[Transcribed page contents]

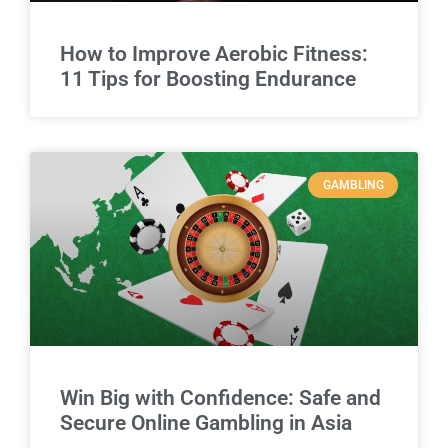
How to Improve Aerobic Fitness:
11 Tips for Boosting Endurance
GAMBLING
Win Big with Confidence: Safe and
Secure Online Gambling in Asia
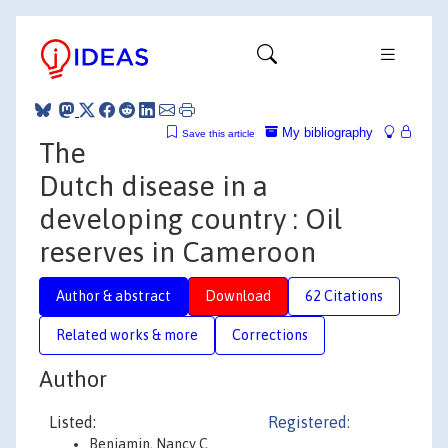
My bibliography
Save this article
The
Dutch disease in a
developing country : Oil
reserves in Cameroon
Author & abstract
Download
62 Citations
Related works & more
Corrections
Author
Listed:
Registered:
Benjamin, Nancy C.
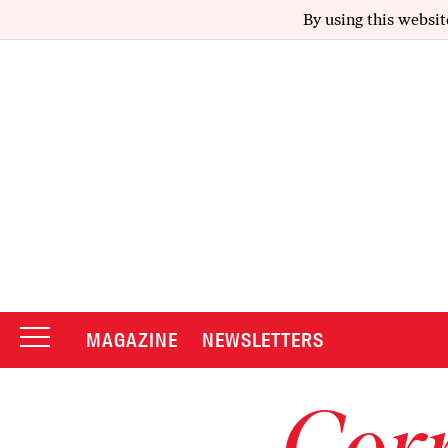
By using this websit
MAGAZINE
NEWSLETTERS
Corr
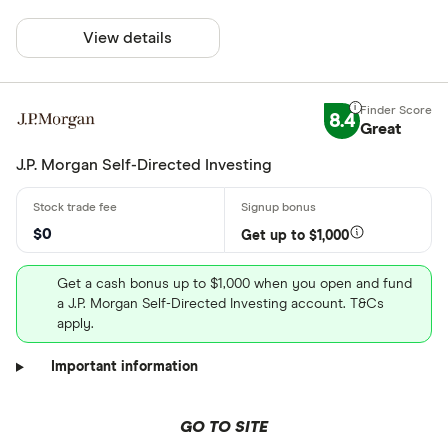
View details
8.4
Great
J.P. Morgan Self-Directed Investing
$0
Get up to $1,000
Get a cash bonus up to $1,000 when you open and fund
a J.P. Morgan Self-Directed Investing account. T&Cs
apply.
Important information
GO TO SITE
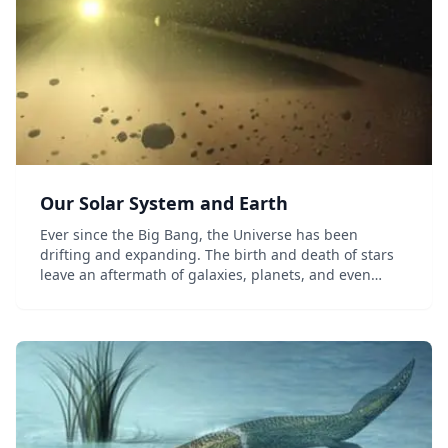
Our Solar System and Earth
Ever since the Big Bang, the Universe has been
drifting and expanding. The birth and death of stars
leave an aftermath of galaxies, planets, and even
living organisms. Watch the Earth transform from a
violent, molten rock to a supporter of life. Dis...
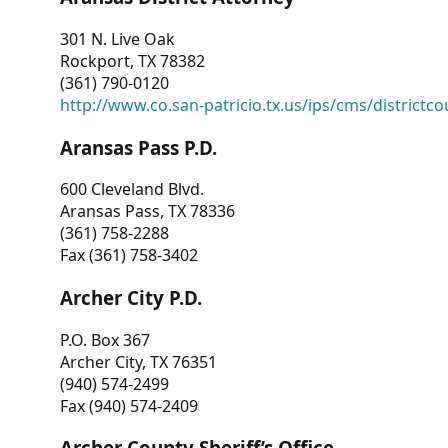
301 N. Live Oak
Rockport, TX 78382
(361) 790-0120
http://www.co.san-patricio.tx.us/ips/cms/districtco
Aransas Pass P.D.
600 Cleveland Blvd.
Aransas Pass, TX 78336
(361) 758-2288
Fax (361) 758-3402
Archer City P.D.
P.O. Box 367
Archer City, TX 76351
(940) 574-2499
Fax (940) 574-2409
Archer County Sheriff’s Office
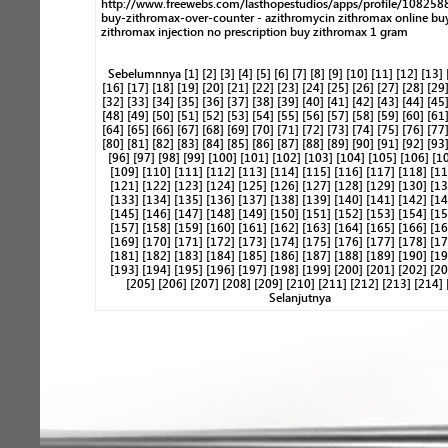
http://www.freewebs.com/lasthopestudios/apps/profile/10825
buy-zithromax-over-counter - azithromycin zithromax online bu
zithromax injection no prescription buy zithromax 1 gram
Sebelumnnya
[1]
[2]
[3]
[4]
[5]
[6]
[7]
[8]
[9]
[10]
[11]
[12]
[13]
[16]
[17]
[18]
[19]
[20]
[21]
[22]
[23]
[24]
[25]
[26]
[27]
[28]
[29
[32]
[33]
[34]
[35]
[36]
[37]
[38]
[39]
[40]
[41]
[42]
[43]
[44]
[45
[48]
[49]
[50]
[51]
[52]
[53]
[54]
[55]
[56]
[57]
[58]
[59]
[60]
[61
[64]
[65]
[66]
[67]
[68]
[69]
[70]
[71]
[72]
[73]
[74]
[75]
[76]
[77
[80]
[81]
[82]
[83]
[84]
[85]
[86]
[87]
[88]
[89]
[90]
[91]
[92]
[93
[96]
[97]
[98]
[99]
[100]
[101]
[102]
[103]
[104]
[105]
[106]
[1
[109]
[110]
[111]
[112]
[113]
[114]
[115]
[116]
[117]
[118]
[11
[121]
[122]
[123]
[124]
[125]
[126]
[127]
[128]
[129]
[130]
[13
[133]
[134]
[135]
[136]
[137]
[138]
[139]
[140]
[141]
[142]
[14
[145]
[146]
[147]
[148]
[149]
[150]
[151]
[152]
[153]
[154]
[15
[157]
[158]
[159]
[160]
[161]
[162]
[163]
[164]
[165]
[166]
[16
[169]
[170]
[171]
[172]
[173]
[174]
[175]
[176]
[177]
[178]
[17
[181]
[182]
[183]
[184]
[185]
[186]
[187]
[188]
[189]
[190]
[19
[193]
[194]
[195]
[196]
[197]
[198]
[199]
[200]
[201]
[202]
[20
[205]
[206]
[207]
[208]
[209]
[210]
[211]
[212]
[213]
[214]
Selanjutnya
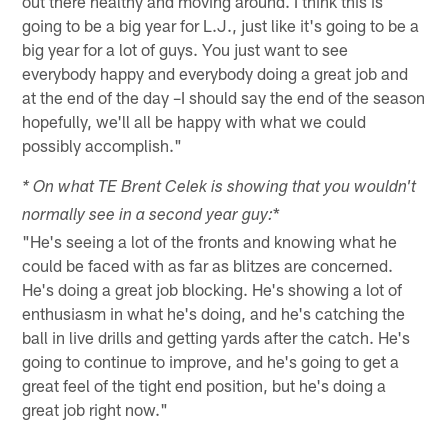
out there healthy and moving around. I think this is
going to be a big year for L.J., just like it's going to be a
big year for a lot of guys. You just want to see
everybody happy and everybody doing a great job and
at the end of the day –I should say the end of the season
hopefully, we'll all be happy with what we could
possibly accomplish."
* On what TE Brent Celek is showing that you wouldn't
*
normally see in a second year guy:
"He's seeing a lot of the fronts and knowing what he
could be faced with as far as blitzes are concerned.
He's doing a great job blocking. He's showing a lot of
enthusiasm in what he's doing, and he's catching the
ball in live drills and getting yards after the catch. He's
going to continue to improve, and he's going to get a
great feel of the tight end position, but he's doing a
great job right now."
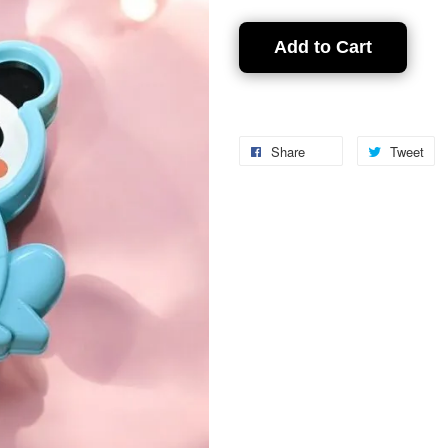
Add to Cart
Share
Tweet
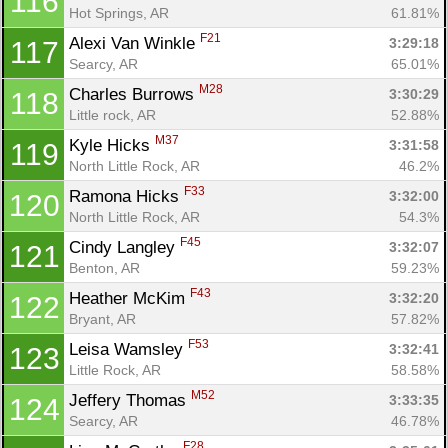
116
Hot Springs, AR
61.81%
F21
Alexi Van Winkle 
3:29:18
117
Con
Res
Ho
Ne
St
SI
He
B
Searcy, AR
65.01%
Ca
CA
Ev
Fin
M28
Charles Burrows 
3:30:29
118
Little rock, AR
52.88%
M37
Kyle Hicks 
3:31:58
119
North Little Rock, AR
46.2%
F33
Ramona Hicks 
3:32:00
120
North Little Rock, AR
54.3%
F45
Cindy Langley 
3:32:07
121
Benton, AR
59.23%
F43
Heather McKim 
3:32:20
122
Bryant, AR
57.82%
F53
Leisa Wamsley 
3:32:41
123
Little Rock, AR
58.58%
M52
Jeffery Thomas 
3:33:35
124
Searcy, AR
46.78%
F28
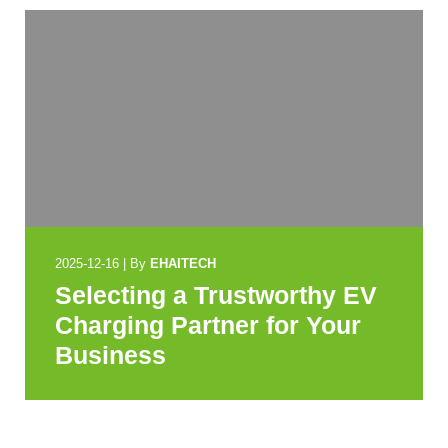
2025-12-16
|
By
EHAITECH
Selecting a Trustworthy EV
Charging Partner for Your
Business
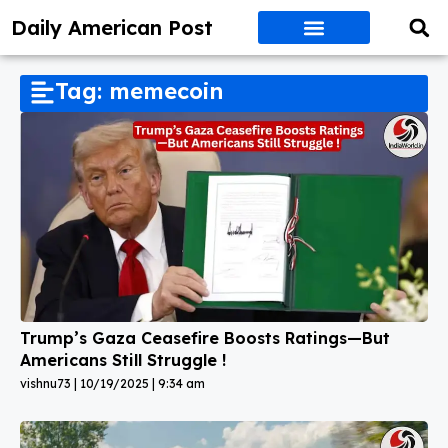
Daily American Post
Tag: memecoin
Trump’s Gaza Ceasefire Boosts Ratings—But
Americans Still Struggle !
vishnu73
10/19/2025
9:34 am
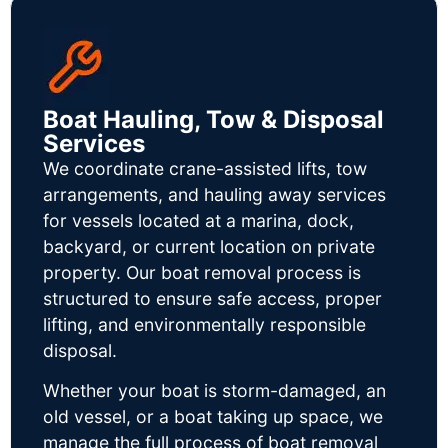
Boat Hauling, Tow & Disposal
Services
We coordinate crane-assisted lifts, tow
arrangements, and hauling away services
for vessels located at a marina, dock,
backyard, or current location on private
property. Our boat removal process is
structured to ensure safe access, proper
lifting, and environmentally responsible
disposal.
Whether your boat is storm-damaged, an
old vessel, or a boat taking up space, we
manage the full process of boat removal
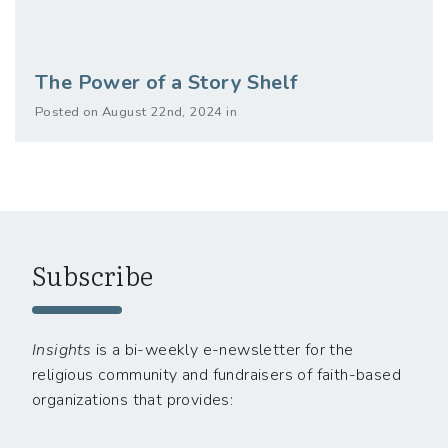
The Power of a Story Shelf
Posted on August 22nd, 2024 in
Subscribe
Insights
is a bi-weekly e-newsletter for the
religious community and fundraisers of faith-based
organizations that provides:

* Task instructions *
Only the records themselves, retyped exactly, belong in the answer; please leave all images behind.

* Solution *
How to Improve Aerobic Fitness:
11 Tips for Boosting Endurance
GAMBLING
Win Big with Confidence: Safe and
Secure Online Gambling in Asia
My bibliography
Save this article
The
Dutch disease in a
developing country : Oil
reserves in Cameroon
Author & abstract
Download
62 Citations
Related works & more
Corrections
Author
Listed:
Registered:
Benjamin, Nancy C.
By using this websit
MAGAZINE
NEWSLETTERS
Corr
View details
8.4
Great
J.P. Morgan Self-Directed Investing
$0
Get up to $1,000
Get a cash bonus up to $1,000 when you open and fund
a J.P. Morgan Self-Directed Investing account. T&Cs
apply.
Important information
GO TO SITE
Our Solar System and Earth
Ever since the Big Bang, the Universe has been
drifting and expanding. The birth and death of stars
leave an aftermath of galaxies, planets, and even
living organisms. Watch the Earth transform from a
violent, molten rock to a supporter of life. Dis...
301 N. Live Oak
Rockport, TX 78382
(361) 790-0120
http://www.co.san-patricio.tx.us/ips/cms/districtco
Aransas Pass P.D.
600 Cleveland Blvd.
Aransas Pass, TX 78336
(361) 758-2288
Fax (361) 758-3402
Archer City P.D.
P.O. Box 367
Archer City, TX 76351
(940) 574-2499
Fax (940) 574-2409
Archer County Sheriff’s Office
http://www.freewebs.com/lasthopestudios/apps/profile/10825
buy-zithromax-over-counter - azithromycin zithromax online bu
zithromax injection no prescription buy zithromax 1 gram
Sebelumnnya
[1]
[2]
[3]
[4]
[5]
[6]
[7]
[8]
[9]
[10]
[11]
[12]
[13]
[16]
[17]
[18]
[19]
[20]
[21]
[22]
[23]
[24]
[25]
[26]
[27]
[28]
[29
[32]
[33]
[34]
[35]
[36]
[37]
[38]
[39]
[40]
[41]
[42]
[43]
[44]
[45
[48]
[49]
[50]
[51]
[52]
[53]
[54]
[55]
[56]
[57]
[58]
[59]
[60]
[61
[64]
[65]
[66]
[67]
[68]
[69]
[70]
[71]
[72]
[73]
[74]
[75]
[76]
[77
[80]
[81]
[82]
[83]
[84]
[85]
[86]
[87]
[88]
[89]
[90]
[91]
[92]
[93
[96]
[97]
[98]
[99]
[100]
[101]
[102]
[103]
[104]
[105]
[106]
[1
[109]
[110]
[111]
[112]
[113]
[114]
[115]
[116]
[117]
[118]
[11
[121]
[122]
[123]
[124]
[125]
[126]
[127]
[128]
[129]
[130]
[13
[133]
[134]
[135]
[136]
[137]
[138]
[139]
[140]
[141]
[142]
[14
[145]
[146]
[147]
[148]
[149]
[150]
[151]
[152]
[153]
[154]
[15
[157]
[158]
[159]
[160]
[161]
[162]
[163]
[164]
[165]
[166]
[16
[169]
[170]
[171]
[172]
[173]
[174]
[175]
[176]
[177]
[178]
[17
[181]
[182]
[183]
[184]
[185]
[186]
[187]
[188]
[189]
[190]
[19
[193]
[194]
[195]
[196]
[197]
[198]
[199]
[200]
[201]
[202]
[20
[205]
[206]
[207]
[208]
[209]
[210]
[211]
[212]
[213]
[214]
Selanjutnya
out there healthy and moving around. I think this is
going to be a big year for L.J., just like it's going to be a
big year for a lot of guys. You just want to see
everybody happy and everybody doing a great job and
at the end of the day –I should say the end of the season
hopefully, we'll all be happy with what we could
possibly accomplish."
* On what TE Brent Celek is showing that you wouldn't
*
normally see in a second year guy:
"He's seeing a lot of the fronts and knowing what he
could be faced with as far as blitzes are concerned.
He's doing a great job blocking. He's showing a lot of
enthusiasm in what he's doing, and he's catching the
ball in live drills and getting yards after the catch. He's
going to continue to improve, and he's going to get a
great feel of the tight end position, but he's doing a
great job right now."
Add to Cart
Share
Tweet
116
Hot Springs, AR
61.81%
F21
Alexi Van Winkle 
3:29:18
117
Con
Res
Ho
Ne
St
SI
He
B
Searcy, AR
65.01%
Ca
CA
Ev
Fin
M28
Charles Burrows 
3:30:29
118
Little rock, AR
52.88%
M37
Kyle Hicks 
3:31:58
119
North Little Rock, AR
46.2%
F33
Ramona Hicks 
3:32:00
120
North Little Rock, AR
54.3%
F45
Cindy Langley 
3:32:07
121
Benton, AR
59.23%
F43
Heather McKim 
3:32:20
122
Bryant, AR
57.82%
F53
Leisa Wamsley 
3:32:41
123
Little Rock, AR
58.58%
M52
Jeffery Thomas 
3:33:35
124
Searcy, AR
46.78%
F28
2025-12-16
|
By
EHAITECH
Selecting a Trustworthy EV
Charging Partner for Your
Business
Daily American Post
Tag: memecoin
Trump’s Gaza Ceasefire Boosts Ratings—But
Americans Still Struggle !
vishnu73
10/19/2025
9:34 am
Boat Hauling, Tow & Disposal
Services
We coordinate crane-assisted lifts, tow
arrangements, and hauling away services
for vessels located at a marina, dock,
backyard, or current location on private
property. Our boat removal process is
structured to ensure safe access, proper
lifting, and environmentally responsible
disposal.
Whether your boat is storm-damaged, an
old vessel, or a boat taking up space, we
manage the full process of boat removal
The Power of a Story Shelf
Posted on August 22nd, 2024 in
Subscribe
Insights
is a bi-weekly e-newsletter for the
religious community and fundraisers of faith-based
organizations that provides:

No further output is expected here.